Demi Moore has dropped a millionaire Robert Redford for an architect Woody Harrelson in “Indecent proposal”
So why are we sexy?
See, sexy means you translate your spiritual strength into something physically appealing. Sexy means that starting from the pure spirituality you take your partner to the very peak of that physical joy, to the peak where the mental delight and the sensual feeling become one overpowering sensation. Non-architects call such peak an orgasm. And orgasm is something you can’t live without, once you’ve experienced it.
What architect does is a constant climb to that peak. Ideas, sketches, even drawings those are spiritual encouragement. The foreplay if you wish… And then the construction process comes, rough process full of energy, struggle, fight, and sweat. We erect buildings… Call it sex.
Wesley Snipes is working hard on the drafting table in “Jungle fever”
That’s it? Oh, no…
Spiritual search and those energetic activities on the site (or should I say in bed?) suppose to lead us to the orgasm… oops! sorry… to the result: a beautiful building full of light and coziness. It’s amazingly useful and yet intangibly pleasing. It has a size, but as we know size doesn’t really matter as long as the touch of the master is there… It’s alive and yet indescribable as that grandiose feeling you get once the sex is great and the spirit is there. Do you know what this is?
It’s called love. Architect makes love to the world. Act of creation is an act of love. We don’t wear fashionable glasses, we don’t sell illusions, we don’t balance, and we don’t display our knowledge. We create. And this is why we are so damn sexy.
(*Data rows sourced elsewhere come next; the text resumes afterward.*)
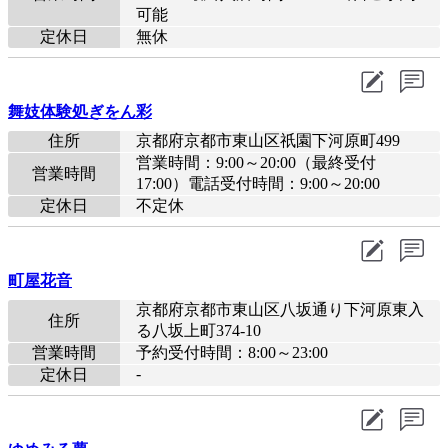
可能
定休日
無休
舞妓体験処ぎをん彩
住所
京都府京都市東山区祇園下河原町499
営業時間：9:00～20:00（最終受付
営業時間
17:00）電話受付時間：9:00～20:00
定休日
不定休
町屋花音
京都府京都市東山区八坂通り下河原東入
住所
る八坂上町374-10
営業時間
予約受付時間：8:00～23:00
-
定休日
P.S. Writers are the only people who can compete with the architects. Ever met an architect who’s playing with the writing?
P.P.S. In 2010 a popular survey conducted by dating gurus ‘Drawing Down the Moon’ has shown that architects top the poll for the sexiest professionals beating doctors, teachers and fire-fighters to the punch.
I’m sure we would score the same result in 1949. Look at Gary Cooper with Patricia Neal… Any doubts?